**Try it**.
Type out each record word for word. Pictures stay out.
--------------------
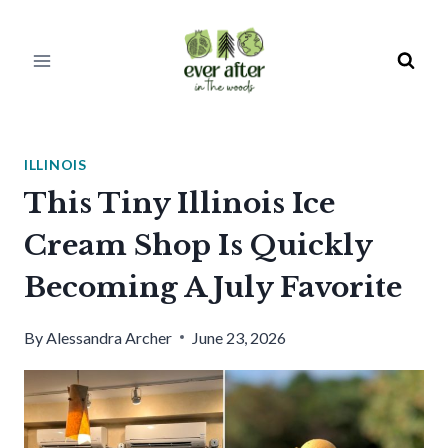
Skip
to
content
ILLINOIS
This Tiny Illinois Ice
Cream Shop Is Quickly
Becoming A July Favorite
By
Alessandra Archer
June 23, 2026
--------------------
**Solution to the exercise**.
Skip
to
content
ILLINOIS
This Tiny Illinois Ice
Cream Shop Is Quickly
Becoming A July Favorite
By
Alessandra Archer
June 23, 2026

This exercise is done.